The sagittal (also known as mid- sagittal) plane is an imaginary plane that travels from the top to the bottom of the face and divides it into left and right portions. It is essentially a vertical symmetry plane. This description is not rigorous and gives us a lot of freedom in identifying the exact position of the sagittal plane.

All human faces are known to be asymmetric, and hence they do not have a symmetry plane. The landmarks that are supposed to lie on the midline (glabella, nasion, pronasale, subnasale, labiale superius, labiale inferius, and pogonion) do not in fact lie on a single line – deviations can be up to several millimeters for the pronasale and pogonion. Even all the 21 landmarks, considering that they should be approximately symmetric about the sagittal plane, cannot be used as reliable datapoints for identifying it. Landmarks account for just a tiny fraction of all available facial data. Furthermore, they are subject to human error in placing them. Their positions are defined to within 1–2 mm, whereas the accuracy of the scanned facial images is about 0.5 mm. Following the logic previously adopted, we want to use as much facial information as possible to be as precise as possible.

Three methods of registration were used: best-fit, general Procrustes analysis with scaling, and general Procrustes analysis without scaling. Among the landmarks in the eye region (1–10 and 22), the mid- endocanthion (men) shows the least standard deviations in all three cases; men values are given in bold to highlight the least- variation data and justify the selection of this point as the facial origin point.

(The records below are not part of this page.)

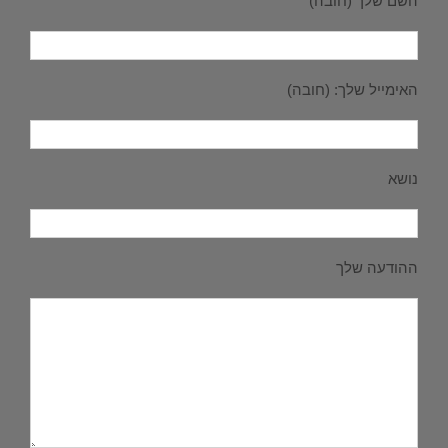
השם שלך (חובה)
האימייל שלך: (חובה)
נושא
ההודעה שלך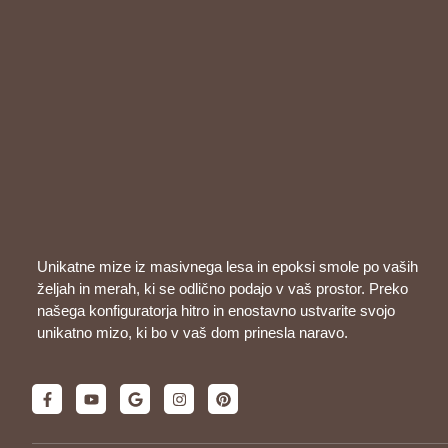
Unikatne mize iz masivnega lesa in epoksi smole po vaših
željah in merah, ki se odlično podajo v vaš prostor. Preko
našega konfiguratorja hitro in enostavno ustvarite svojo
unikatno mizo, ki bo v vaš dom prinesla naravo.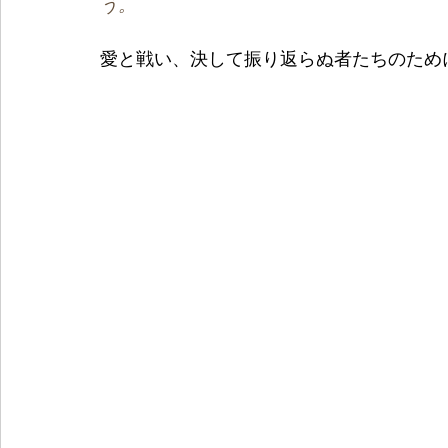
う。
愛と戦い、決して振り返らぬ者たちのため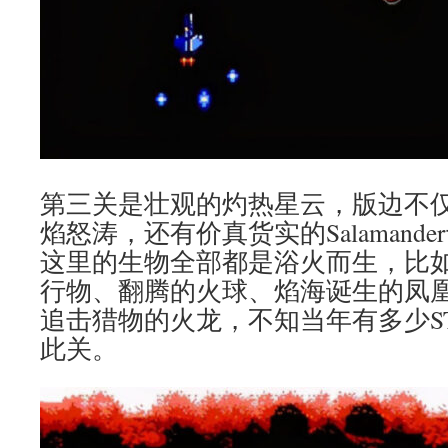
第三关是壮观的灼热星云，版边不
焰怒涛，还有价真货实的Salamand
这里的生物全部都是浴火而生，比
行物、翻腾的火球、焰海诞生的凤
追击猎物的火龙，不知当年有多少S
此关。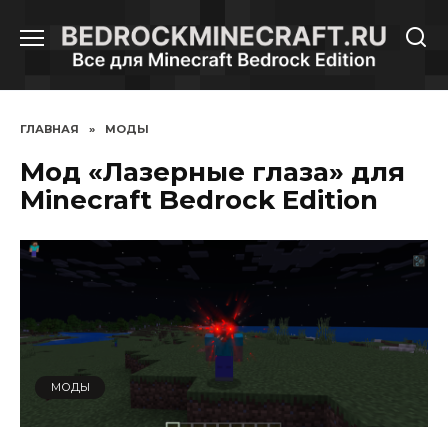
Перейти
к
содержанию
ГЛАВНАЯ
»
МОДЫ
Мод «Лазерные глаза» для
Minecraft Bedrock Edition
МОДЫ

The key to identifying a symmetry plane is using the mirror face.^{17} When the original facial shell and the mirror shell are registered together using the best-fit technique, the resulting structure becomes perfectly symmetric. We suggest that the symmetry plane of this structure should be treated as the sagittal plane for the original face.

Figure 7.4 illustrates a severe facial asymmetry, showing original face (a), mirror face (b), left left (composed from the left part and its mirror reflection) face (c), and right – right face (d). Using facial landmarks to identify the sagittal plane turns out to be less effective. The symmetrization procedure described above proves to be effective even for highly asymmetric cases. Figure 7.5 illustrates the procedure of symmetrization and construction of the sagittal plane for the face shown in Figure 7.4.